* **BRIEF**
Report each line of the data that contains the string "CHUYỂN".

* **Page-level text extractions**
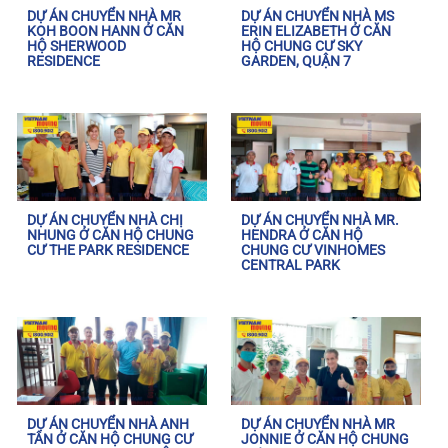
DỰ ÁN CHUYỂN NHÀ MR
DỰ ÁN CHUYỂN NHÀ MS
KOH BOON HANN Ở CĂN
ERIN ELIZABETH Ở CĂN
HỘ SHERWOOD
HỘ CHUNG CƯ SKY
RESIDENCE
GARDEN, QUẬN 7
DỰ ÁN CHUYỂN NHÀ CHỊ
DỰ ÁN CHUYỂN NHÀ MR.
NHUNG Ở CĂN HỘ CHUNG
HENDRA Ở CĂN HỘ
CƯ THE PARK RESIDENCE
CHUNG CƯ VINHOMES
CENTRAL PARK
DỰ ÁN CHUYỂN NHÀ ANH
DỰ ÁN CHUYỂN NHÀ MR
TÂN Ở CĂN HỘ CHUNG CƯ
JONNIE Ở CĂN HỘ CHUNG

==

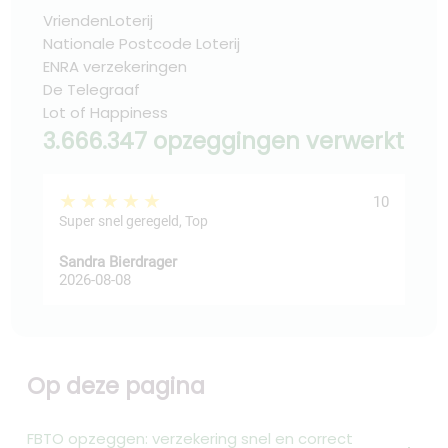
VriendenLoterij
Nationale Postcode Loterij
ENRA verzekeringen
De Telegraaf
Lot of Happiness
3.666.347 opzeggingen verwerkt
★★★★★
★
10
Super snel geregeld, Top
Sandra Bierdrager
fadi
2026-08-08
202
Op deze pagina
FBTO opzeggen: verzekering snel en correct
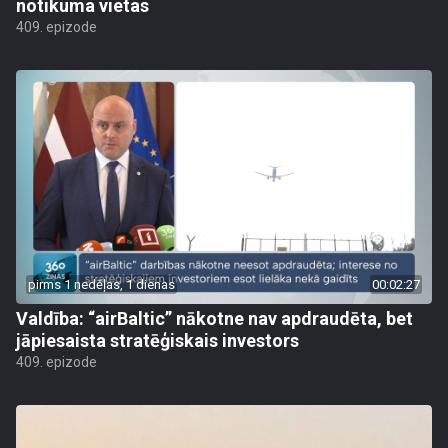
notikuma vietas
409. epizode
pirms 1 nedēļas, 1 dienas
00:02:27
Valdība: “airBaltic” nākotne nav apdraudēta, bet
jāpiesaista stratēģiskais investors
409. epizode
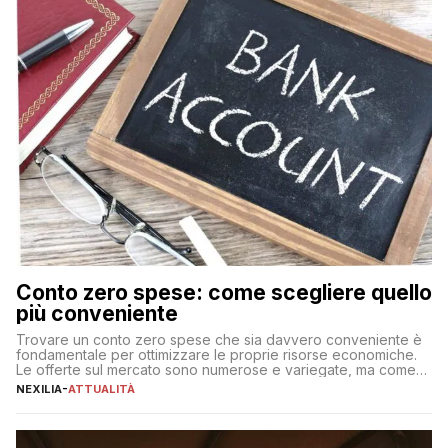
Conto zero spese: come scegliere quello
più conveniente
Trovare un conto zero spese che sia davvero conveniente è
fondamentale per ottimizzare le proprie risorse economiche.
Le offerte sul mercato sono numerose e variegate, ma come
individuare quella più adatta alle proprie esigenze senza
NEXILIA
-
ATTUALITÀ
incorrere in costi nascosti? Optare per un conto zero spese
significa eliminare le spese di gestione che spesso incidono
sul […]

* **REPLY TO THE TASK**
DỰ ÁN CHUYỂN NHÀ MR
DỰ ÁN CHUYỂN NHÀ MS
DỰ ÁN CHUYỂN NHÀ CHỊ
DỰ ÁN CHUYỂN NHÀ MR.
DỰ ÁN CHUYỂN NHÀ ANH
DỰ ÁN CHUYỂN NHÀ MR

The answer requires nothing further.